이제 텍스트 코퍼스에서 토큰 세트를 선택했으므로 이를 위한 임베딩 매트릭스를 개발해야 합니다. 임베딩 매트릭스에는 임베딩 차원 과 동일한 열과 토큰 수와 동일한 행이 있습니다.

# Create embedding matrix
total_number_of_words = min(max_number_of_words, len(tokenizer.word_index))
embedding_matrix = np.zeros((total_number_of_words,50))

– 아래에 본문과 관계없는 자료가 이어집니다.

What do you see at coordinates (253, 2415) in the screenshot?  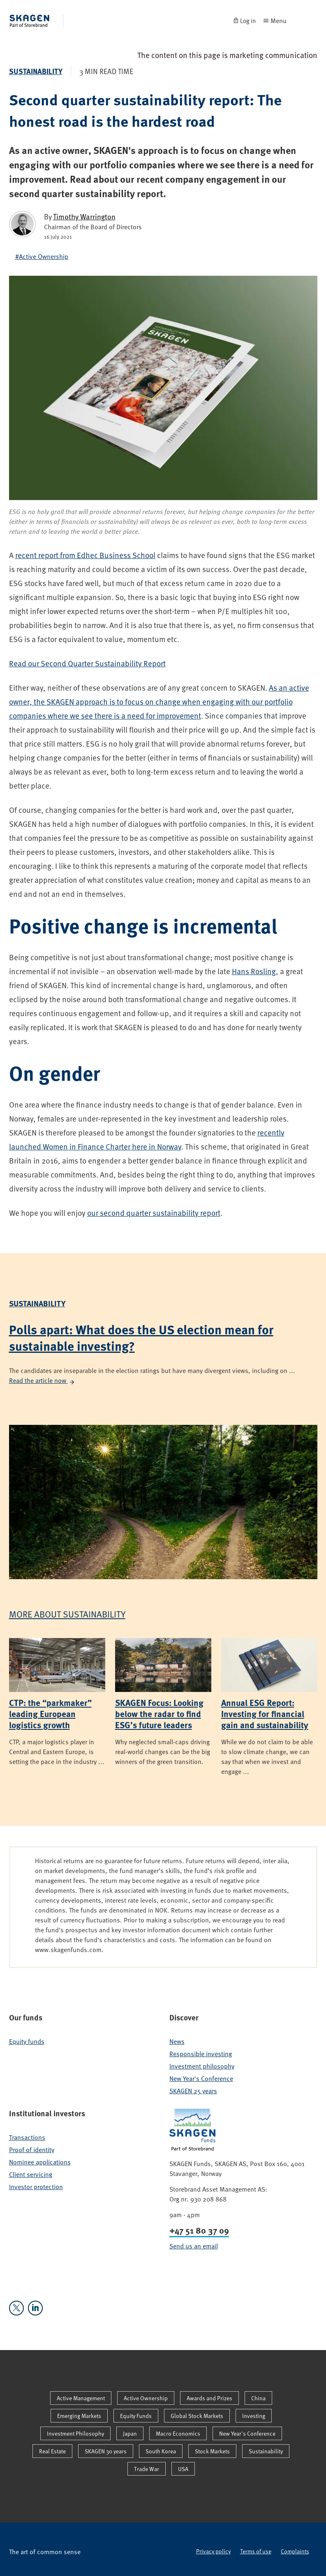 I see `Investing` at bounding box center [253, 2415].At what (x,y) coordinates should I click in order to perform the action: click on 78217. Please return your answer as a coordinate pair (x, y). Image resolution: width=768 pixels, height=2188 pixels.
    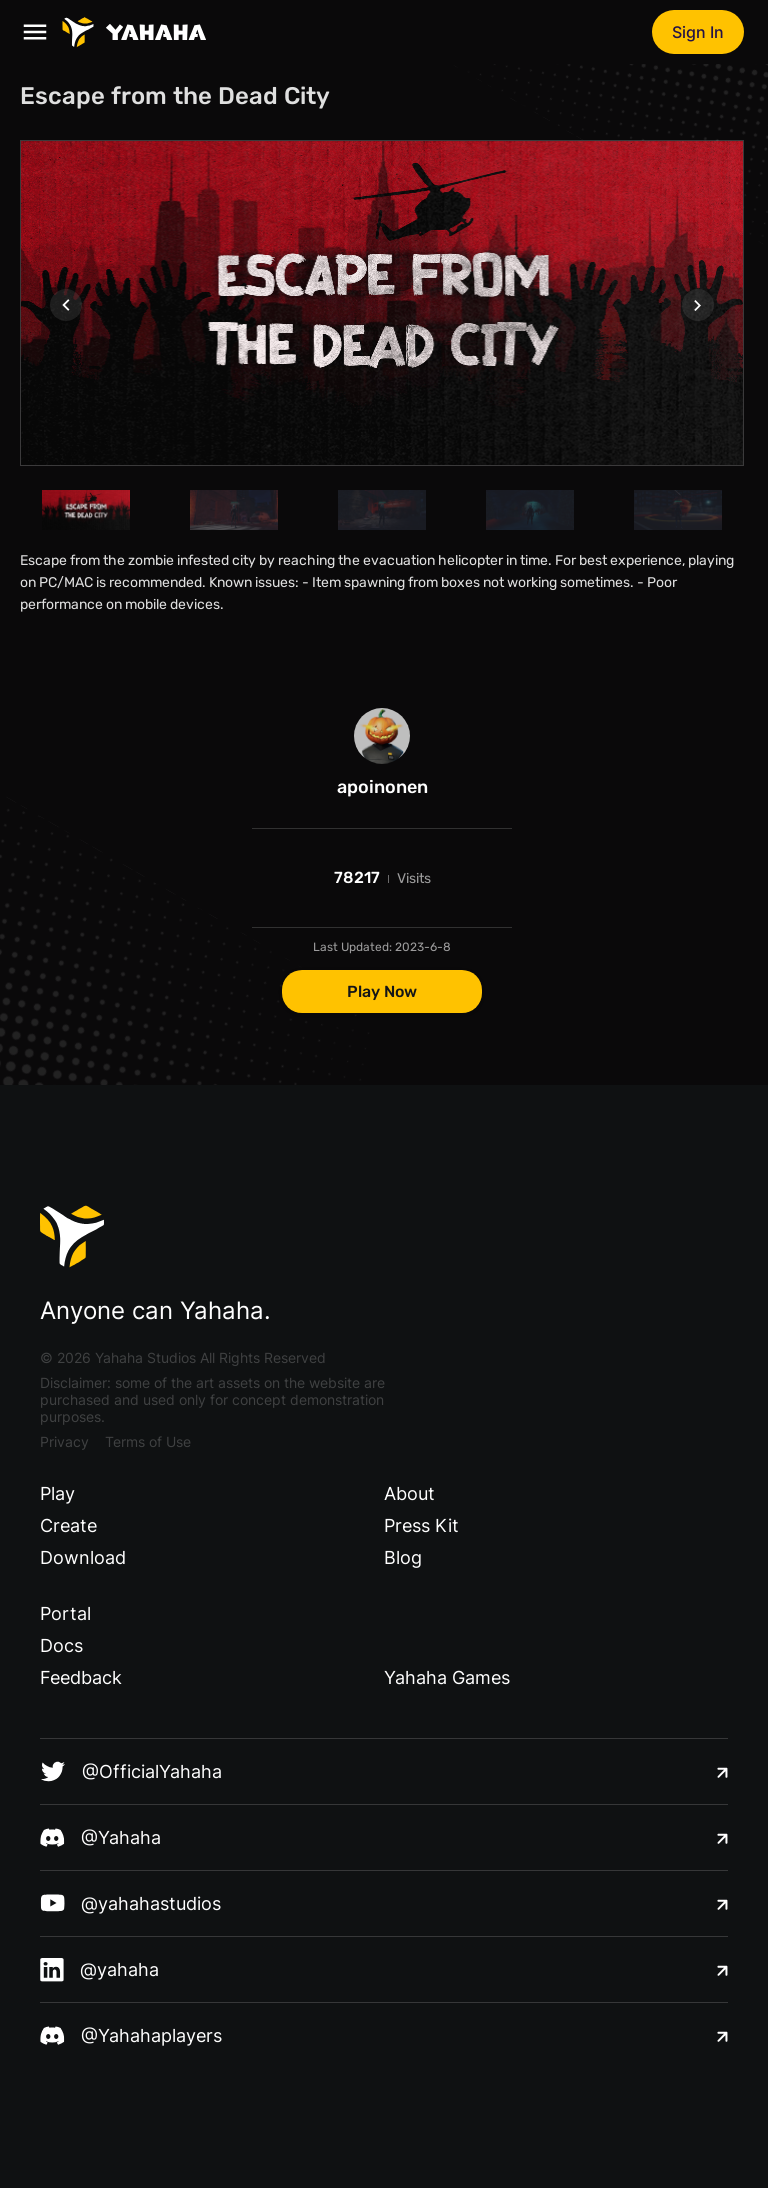
    Looking at the image, I should click on (357, 877).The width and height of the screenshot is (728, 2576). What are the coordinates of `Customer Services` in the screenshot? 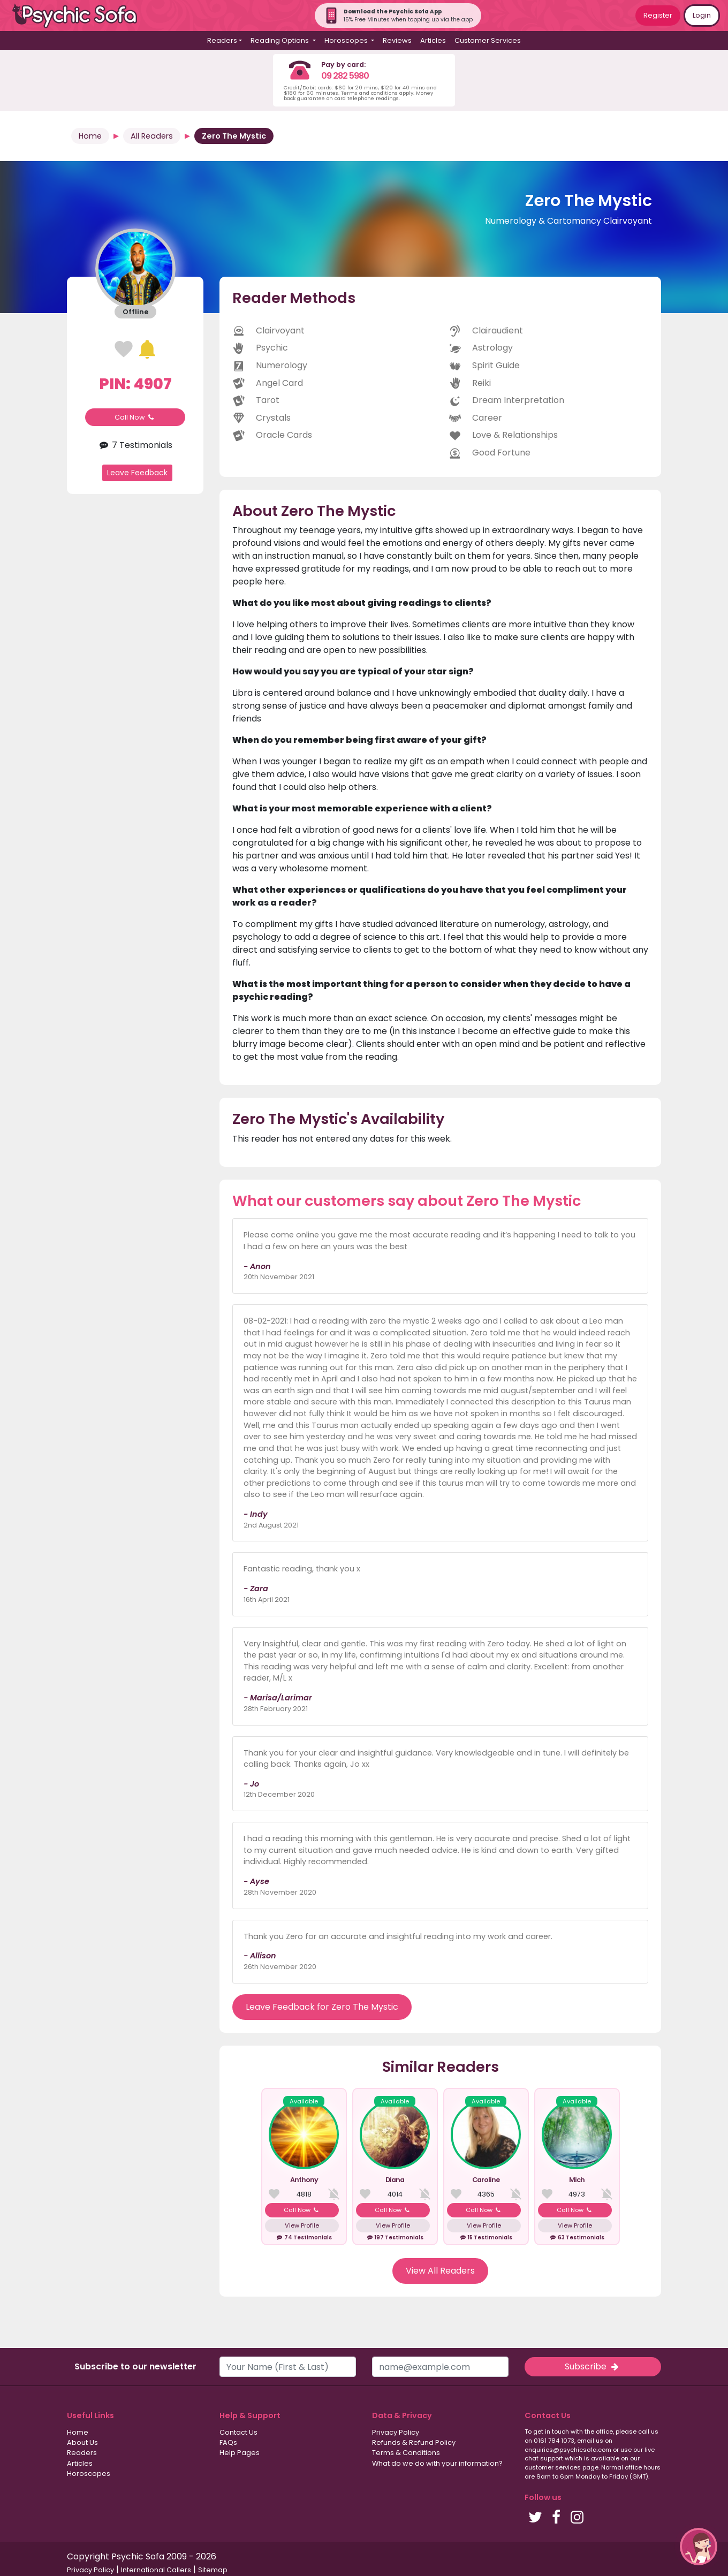 It's located at (487, 40).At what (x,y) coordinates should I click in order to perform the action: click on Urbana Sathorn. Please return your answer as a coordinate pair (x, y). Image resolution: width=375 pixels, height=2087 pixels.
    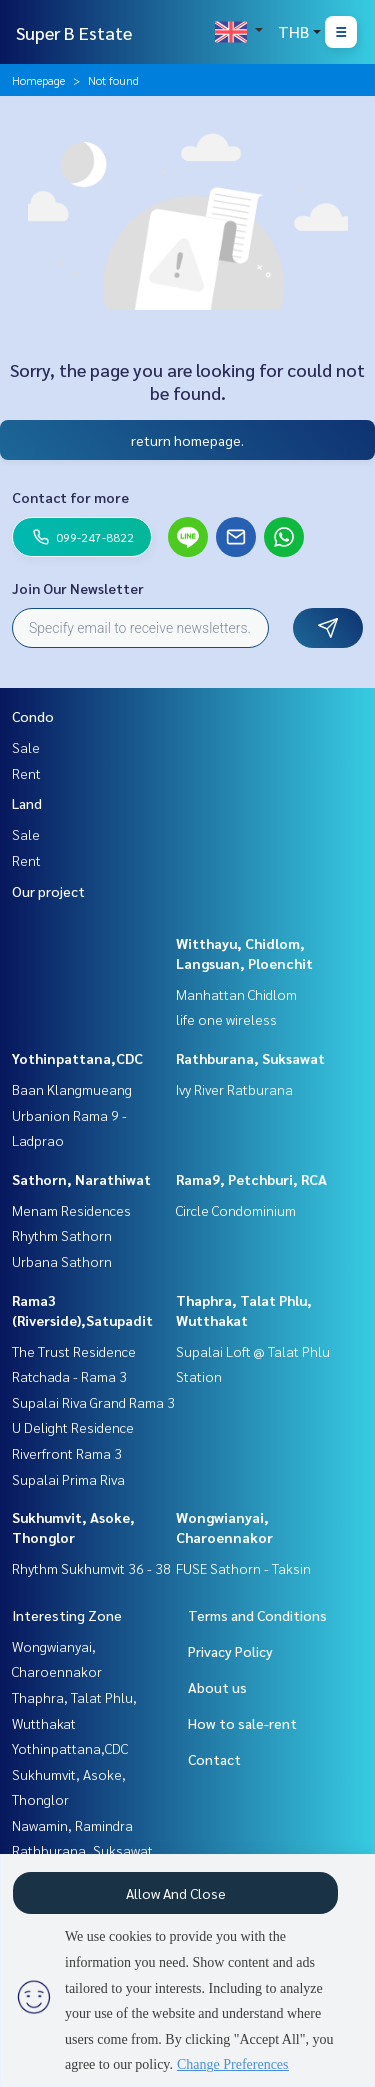
    Looking at the image, I should click on (62, 1261).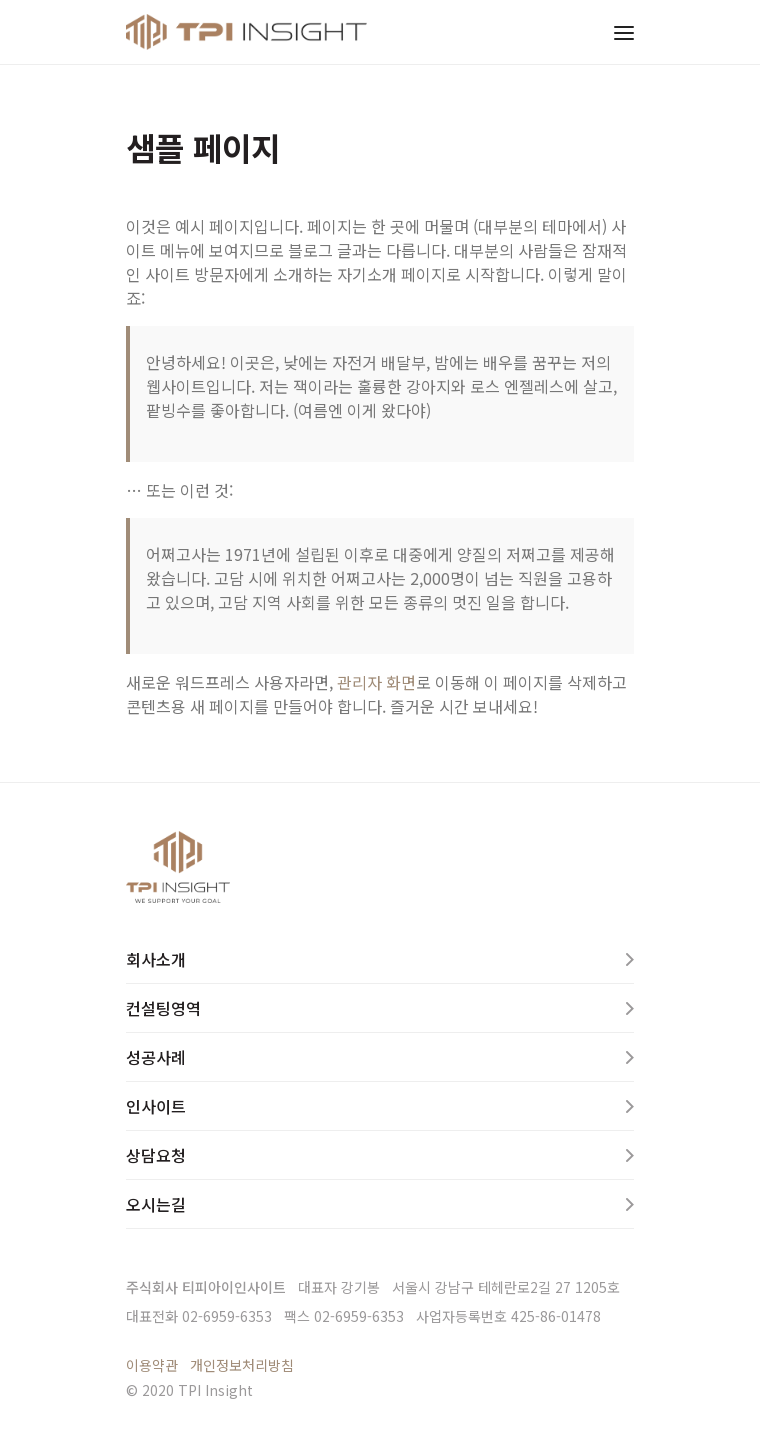 The image size is (760, 1449). Describe the element at coordinates (156, 1057) in the screenshot. I see `성공사례` at that location.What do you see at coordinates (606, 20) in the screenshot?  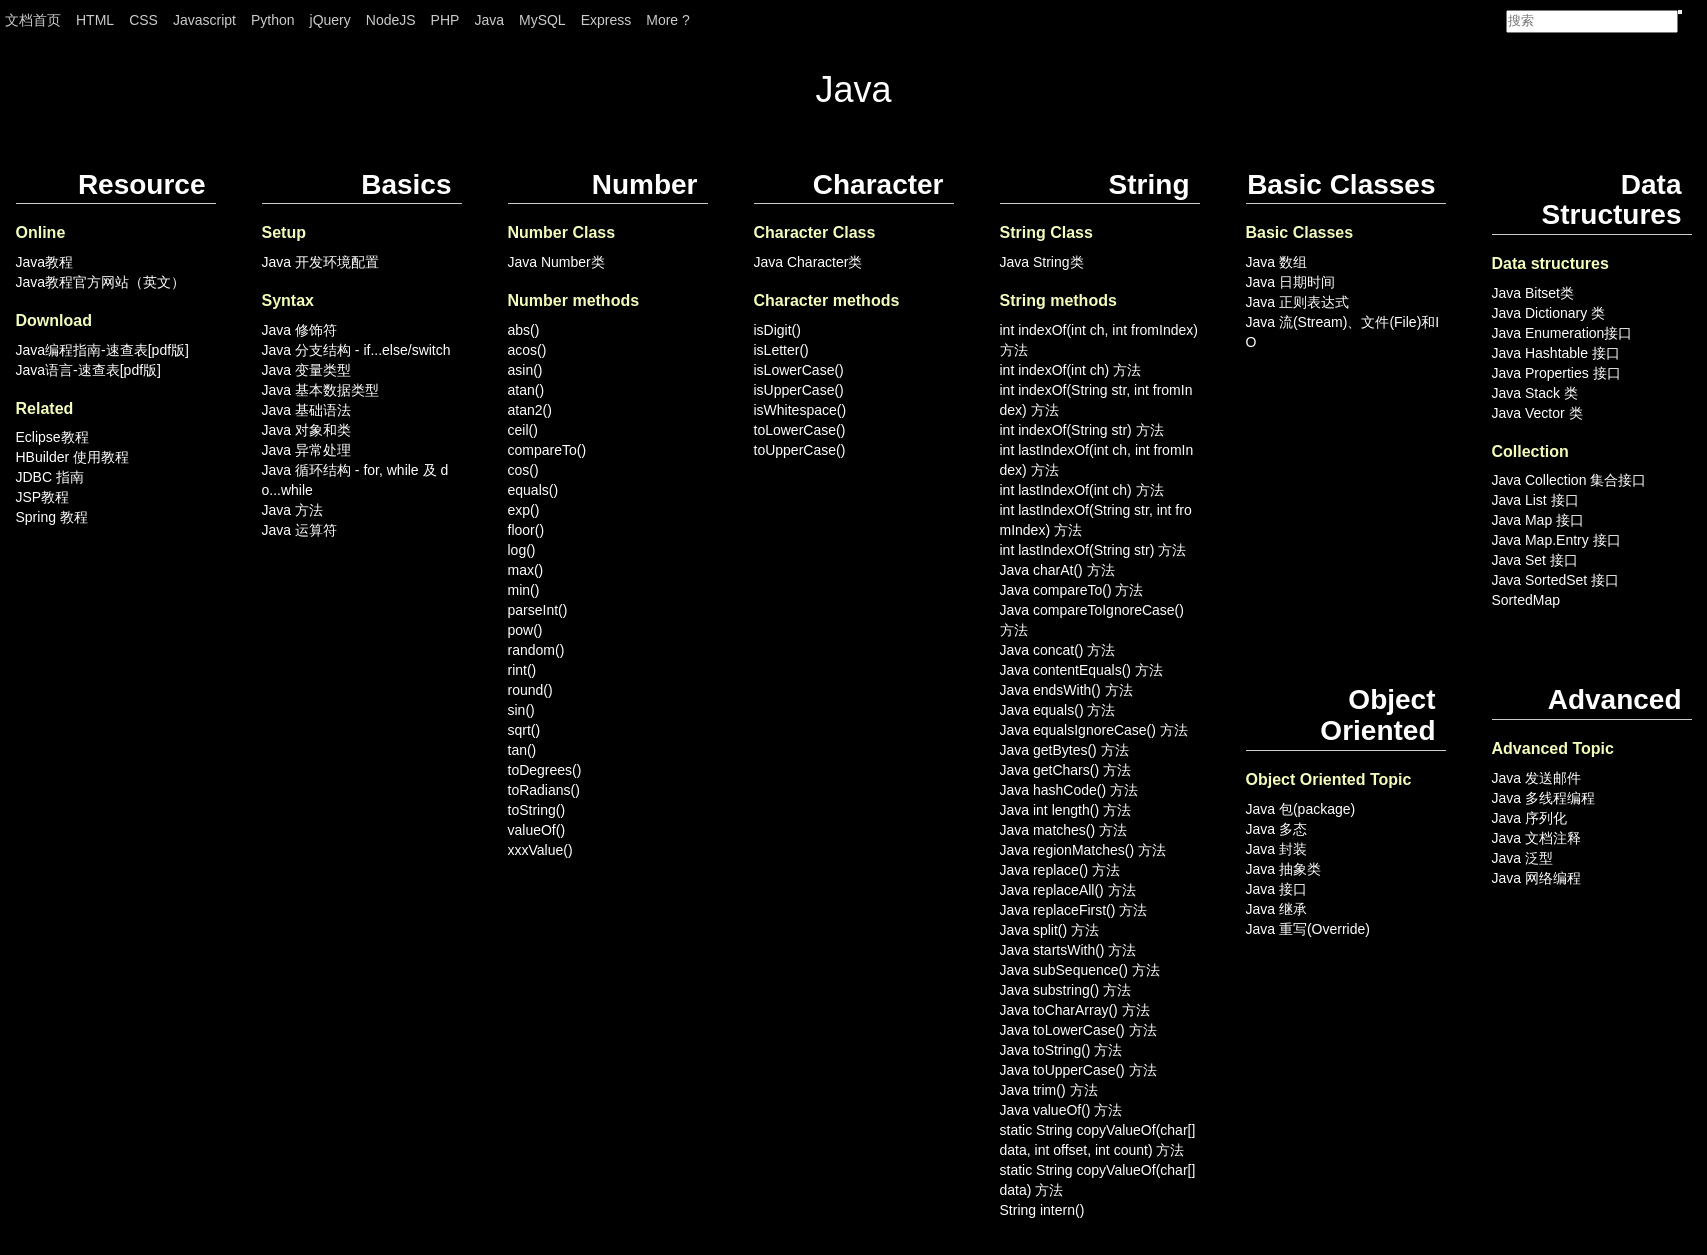 I see `Express` at bounding box center [606, 20].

for word, i in tokenizer.word_index.items():
    if i >= total_number_of_words: break
    if word in embedding_dictionary.keys():
        embedding_vector = embedding_dictionary[word]
        embedding_matrix[i] = embedding_vector

인공 신경망과 ML 알고리즘은 다양한 길이의 입력을 처리할 수 없으므로 모든 입력 시퀀스의 임베딩을 고정된 크기로 변환해야 합니다. 이를 수행하는 방법에는 여러 가지가 있지만 가장 간단한 방법은 문장의 모든 토큰 임베딩을 합산하고 벡터를 정규화하는 것입니다.